Grazie cervellino mio, anche stavolta hai fatto la magia.

da qui

domenica 2 febbraio 2014

Si ricomincia

Ebbene si.

Dopo mesi rocamboleschi, pieni di coccole, di neutrini condivisi, di tegole fra capo e collo, che poi per fortuna si sono rivelate essere di polistirolo (ma che paura!) di vita vissuta e non scritta (ogni tanto fotografata), di libri bellissimi, di ricerca di nuovi equilibri, ho deciso di tornare.

Con un ringraziamento per il 2013 che mi ha tolto tantissimo, ma mi ha dato più di quanto avrei mai osato sperare.

Con una richiesta per il 2014: ti prego, fai in modo di essere meno terribile di quanto appari.

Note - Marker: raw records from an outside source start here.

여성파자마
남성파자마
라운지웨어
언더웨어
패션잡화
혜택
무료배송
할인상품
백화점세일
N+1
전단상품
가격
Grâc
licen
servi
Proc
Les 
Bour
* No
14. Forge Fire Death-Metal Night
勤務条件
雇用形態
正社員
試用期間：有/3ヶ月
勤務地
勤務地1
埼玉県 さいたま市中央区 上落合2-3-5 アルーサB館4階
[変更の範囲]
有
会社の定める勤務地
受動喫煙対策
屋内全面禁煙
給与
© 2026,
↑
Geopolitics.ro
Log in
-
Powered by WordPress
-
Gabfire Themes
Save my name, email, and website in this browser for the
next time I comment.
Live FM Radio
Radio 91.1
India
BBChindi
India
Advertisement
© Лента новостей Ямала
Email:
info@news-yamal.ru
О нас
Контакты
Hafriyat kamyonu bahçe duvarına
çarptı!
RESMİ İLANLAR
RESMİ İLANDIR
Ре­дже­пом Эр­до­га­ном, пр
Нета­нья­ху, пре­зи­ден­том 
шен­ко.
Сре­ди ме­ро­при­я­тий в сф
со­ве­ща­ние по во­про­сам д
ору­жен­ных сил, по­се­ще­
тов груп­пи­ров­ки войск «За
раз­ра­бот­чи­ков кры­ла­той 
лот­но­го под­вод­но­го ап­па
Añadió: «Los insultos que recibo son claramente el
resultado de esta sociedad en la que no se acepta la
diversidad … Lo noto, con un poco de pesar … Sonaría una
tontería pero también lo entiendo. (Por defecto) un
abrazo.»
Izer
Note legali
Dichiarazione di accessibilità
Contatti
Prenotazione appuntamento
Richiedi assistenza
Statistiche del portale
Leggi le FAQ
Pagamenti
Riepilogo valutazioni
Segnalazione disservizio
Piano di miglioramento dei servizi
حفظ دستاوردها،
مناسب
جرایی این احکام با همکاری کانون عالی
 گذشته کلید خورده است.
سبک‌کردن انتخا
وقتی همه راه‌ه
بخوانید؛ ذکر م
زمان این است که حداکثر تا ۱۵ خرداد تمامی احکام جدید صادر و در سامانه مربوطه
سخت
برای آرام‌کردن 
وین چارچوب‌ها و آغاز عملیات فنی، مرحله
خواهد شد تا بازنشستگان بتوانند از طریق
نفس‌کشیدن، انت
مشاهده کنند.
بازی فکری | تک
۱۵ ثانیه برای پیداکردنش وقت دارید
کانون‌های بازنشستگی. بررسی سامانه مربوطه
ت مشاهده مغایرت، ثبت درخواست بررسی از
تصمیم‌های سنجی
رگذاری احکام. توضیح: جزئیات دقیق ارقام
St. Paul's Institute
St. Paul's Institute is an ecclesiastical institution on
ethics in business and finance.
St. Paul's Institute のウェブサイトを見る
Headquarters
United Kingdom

Con una coccola per tutti gli amici (di blog e non) che hanno continuato ad aspettare un nuovo post e nel frattempo mi hanno dimostrato tanto affetto (virtualmente e non).

Con tanti nuovi libri.

Con tanti nuovi momenti felici, #happymoments su instagram, con l'impegno che io riesca a trovarne almeno uno al giorno per tutto il tempo che vorrò.

Con tanta voglia di ricominciare.

Paleomichi

Dedicato ai miei amici e alla mia famiglia, con tutto il cuore. Vi voglio bene.